Kita jarang menghargai rutinitas dan sering
menyalahkannya sebagai biang penyebab stres. Tapi, bayangkan ketika rutinitas
itu tiba-tiba direnggut dari kita. Bayangkan hari-hari yang semakin panjang
(banyak yang berkata waktu 24 jam dalam sehari kurang kan?) Jika kita
renungkan, umat manusia begitu rapuh di alamm semesta ini. Bahkan perubahan
sekecil apapun pada Bumi, planet yang menopang kita, sudah cukup untuk
menaklukkan ego manusia yang sering kali menyombong bisa menaklukan alam.

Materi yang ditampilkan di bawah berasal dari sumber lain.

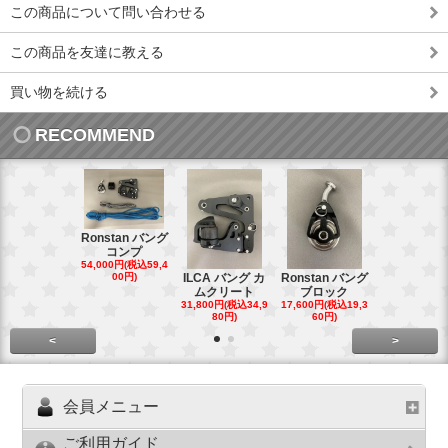
この商品について問い合わせる
この商品を友達に教える
買い物を続ける
RECOMMEND
Ronstan バング
コンプ
20mm オ
54,000円(税込59,4
トダブルブ
00円)
ILCA バング カ
Ronstan バング
4,300円(税込4
ムクリート
ブロック
円)
31,800円(税込34,9
17,600円(税込19,3
80円)
60円)
<
>
会員メニュー
ご利用ガイド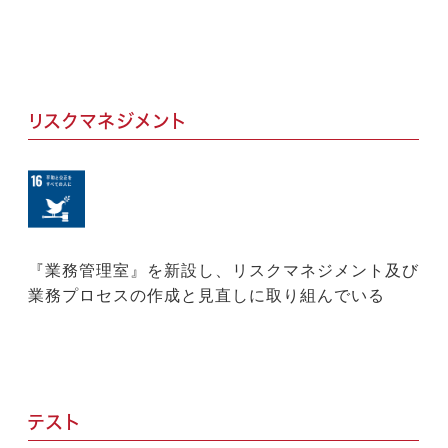
リスクマネジメント
『業務管理室』を新設し、リスクマネジメント及び
業務プロセスの作成と見直しに取り組んでいる
テスト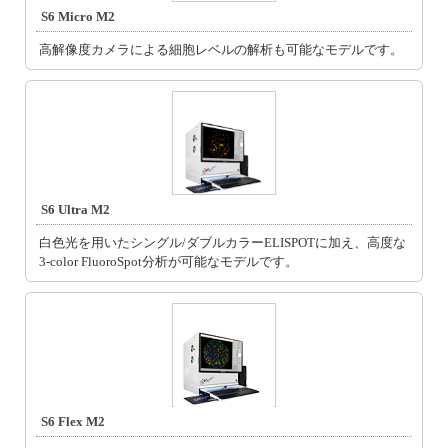
S6 Micro M2
高解像度カメラによる細胞レベルの解析も可能なモデルです。
S6 Ultra M2
白色光を用いたシングル/ダブルカラーELISPOTに加え、高度な
3-color FluoroSpot分析が可能なモデルです。
S6 Flex M2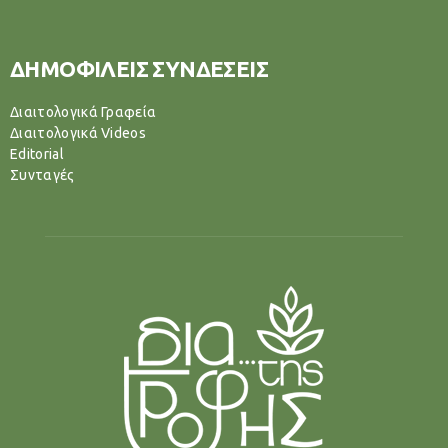
ΔΗΜΟΦΙΛΕΙΣ ΣΥΝΔΕΣΕΙΣ
Διαιτολογικά Γραφεία
Διαιτολογικά Videos
Editorial
Συνταγές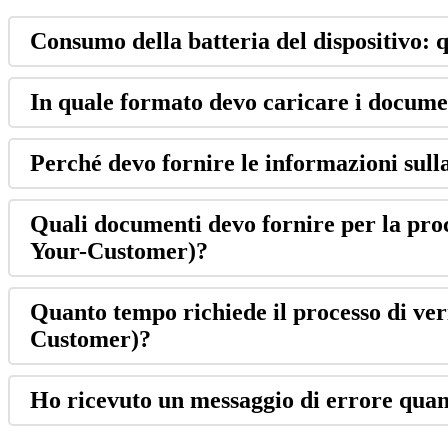
Consumo della batteria del dispositivo: q
In quale formato devo caricare i docume
Perché devo fornire le informazioni sulla
Quali documenti devo fornire per la pr
Your-Customer)?
Quanto tempo richiede il processo di v
Customer)?
Ho ricevuto un messaggio di errore quan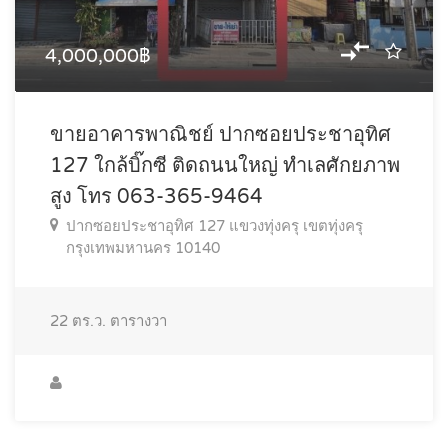
4,000,000฿
ขายอาคารพาณิชย์ ปากซอยประชาอุทิศ
127 ใกล้บิ๊กซี ติดถนนใหญ่ ทำเลศักยภาพ
สูง โทร 063-365-9464
ปากซอยประชาอุทิศ 127 แขวงทุ่งครุ เขตทุ่งครุ
กรุงเทพมหานคร 10140
22 ตร.ว.
ตารางวา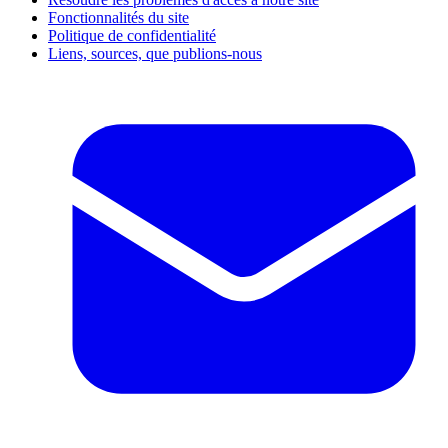
Fonctionnalités du site
Politique de confidentialité
Liens, sources, que publions-nous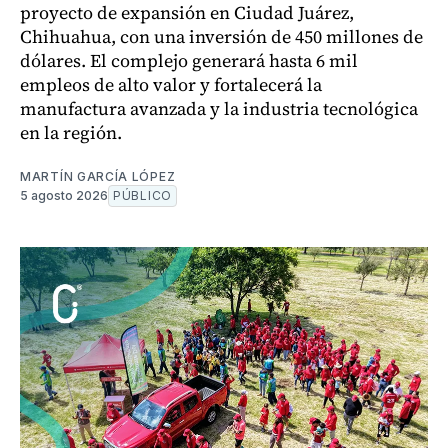
proyecto de expansión en Ciudad Juárez,
Chihuahua, con una inversión de 450 millones de
dólares. El complejo generará hasta 6 mil
empleos de alto valor y fortalecerá la
manufactura avanzada y la industria tecnológica
en la región.
MARTÍN GARCÍA LÓPEZ
5 agosto 2026
PÚBLICO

Betapa selama ini keteraturan semestalah yang membuat manusia bertahan. Kita
jarang membayangkan bagaimana seandainya bulan melenceng sedikit saja dari
orbitnya, atau Bumi yang semakin melambat mengelilingi matahari. Dalam The Age of Miracles, perubahan itu
sangat kecil bila dibandingkan dengan keluasan jagad raya. Tapi itupun sudah
membuat peradaban manusia porak-poranda.
Melalui The Age
of Miracles, kita akan diajak untuk mensyukuri rutinitas dan diingatkan
betapa beruntungnya kita yang masih bisa menikmati Bumi yang normal. Dari sudut
pandang Julia, kita diingatkan betapa indahnya pepohonan yang menghijau,
matahari yang terbit dan tenggelam secara teratur, salju yang turun di tempat
semestinya. Keindahan yang kita rasakan saat ini bukan berarti akan berlangsung
selamanya. Ulah manusia yang merusak dan mengotori Bumi suatu saat akan
berimbah juga kepada kita. Dan, lewat Julia, kita tahu betapa ajaibnya
masa-masa normal yang masih bisa kita nikmati saat ini. Mari lebih mensyukuri
saat ini, cintailah Bumi sebelum planet biru ini ngembek dan tidak mau berputar lagi.